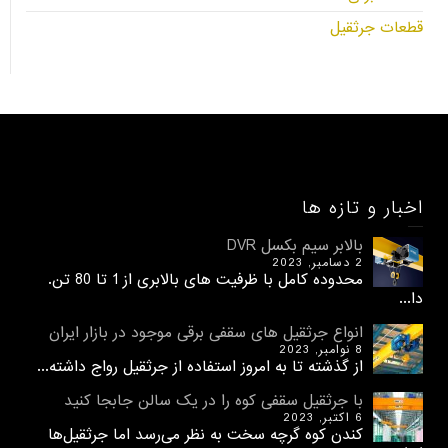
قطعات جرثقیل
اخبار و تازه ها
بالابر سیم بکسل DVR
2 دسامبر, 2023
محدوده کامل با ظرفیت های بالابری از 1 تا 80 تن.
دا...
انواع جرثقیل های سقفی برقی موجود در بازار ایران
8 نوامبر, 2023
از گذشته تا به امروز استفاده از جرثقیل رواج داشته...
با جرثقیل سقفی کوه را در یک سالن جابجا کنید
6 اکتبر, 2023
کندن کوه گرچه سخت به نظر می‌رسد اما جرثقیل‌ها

==

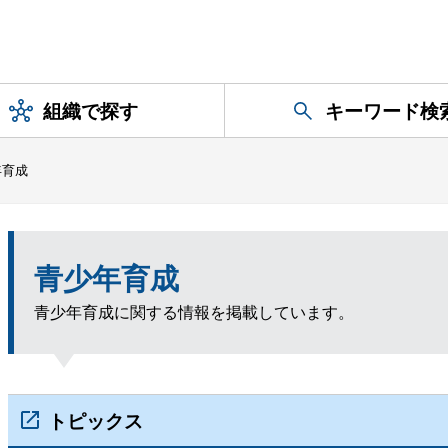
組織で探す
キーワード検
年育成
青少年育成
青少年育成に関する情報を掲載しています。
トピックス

---

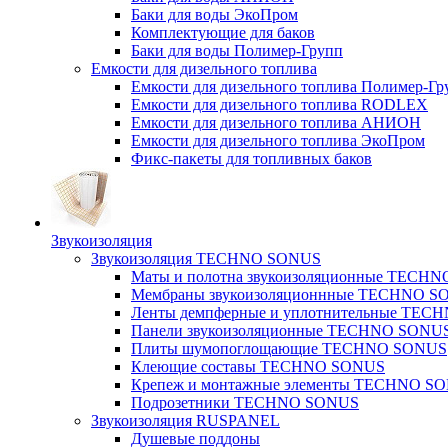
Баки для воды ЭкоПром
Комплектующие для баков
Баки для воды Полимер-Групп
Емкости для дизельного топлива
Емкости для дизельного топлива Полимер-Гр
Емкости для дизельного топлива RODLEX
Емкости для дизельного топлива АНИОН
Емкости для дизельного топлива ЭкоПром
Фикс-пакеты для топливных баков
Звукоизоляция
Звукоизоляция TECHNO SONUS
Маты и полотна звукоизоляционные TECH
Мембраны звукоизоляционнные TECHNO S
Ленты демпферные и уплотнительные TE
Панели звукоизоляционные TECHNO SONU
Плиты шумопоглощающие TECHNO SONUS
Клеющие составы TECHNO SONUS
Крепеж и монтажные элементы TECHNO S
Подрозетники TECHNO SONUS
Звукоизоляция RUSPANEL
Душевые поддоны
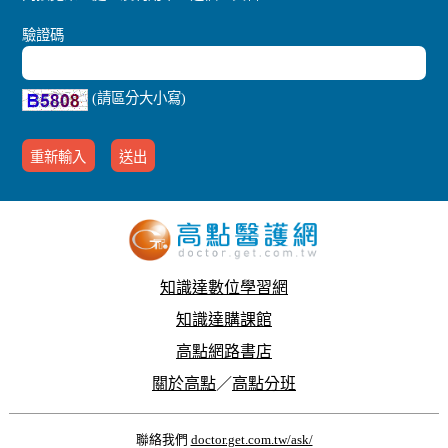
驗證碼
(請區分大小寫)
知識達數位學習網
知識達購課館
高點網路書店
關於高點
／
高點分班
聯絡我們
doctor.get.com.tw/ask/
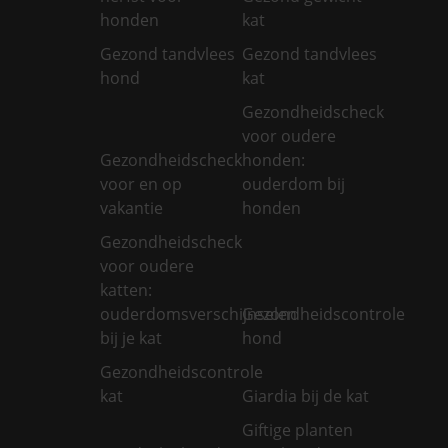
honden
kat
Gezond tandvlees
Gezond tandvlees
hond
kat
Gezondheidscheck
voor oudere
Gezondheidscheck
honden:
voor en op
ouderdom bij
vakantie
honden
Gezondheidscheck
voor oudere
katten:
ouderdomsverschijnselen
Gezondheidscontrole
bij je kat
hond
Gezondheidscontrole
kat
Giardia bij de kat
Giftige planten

### Action item:
Leaving out all pictures, set down exactly the lines of the material above, from the line with "Звукоизоляция RUSPANEL" to the line with "Giftige planten" inclusive, and no others.

### Task answer:
Звукоизоляция RUSPANEL
Душевые поддоны
驗證碼
(請區分大小寫)
知識達數位學習網
知識達購課館
高點網路書店
關於高點
／
高點分班
聯絡我們
doctor.get.com.tw/ask/
honden
kat
Gezond tandvlees
Gezond tandvlees
hond
kat
Gezondheidscheck
voor oudere
Gezondheidscheck
honden:
voor en op
ouderdom bij
vakantie
honden
Gezondheidscheck
voor oudere
katten:
ouderdomsverschijnselen
Gezondheidscontrole
bij je kat
hond
Gezondheidscontrole
kat
Giardia bij de kat
Giftige planten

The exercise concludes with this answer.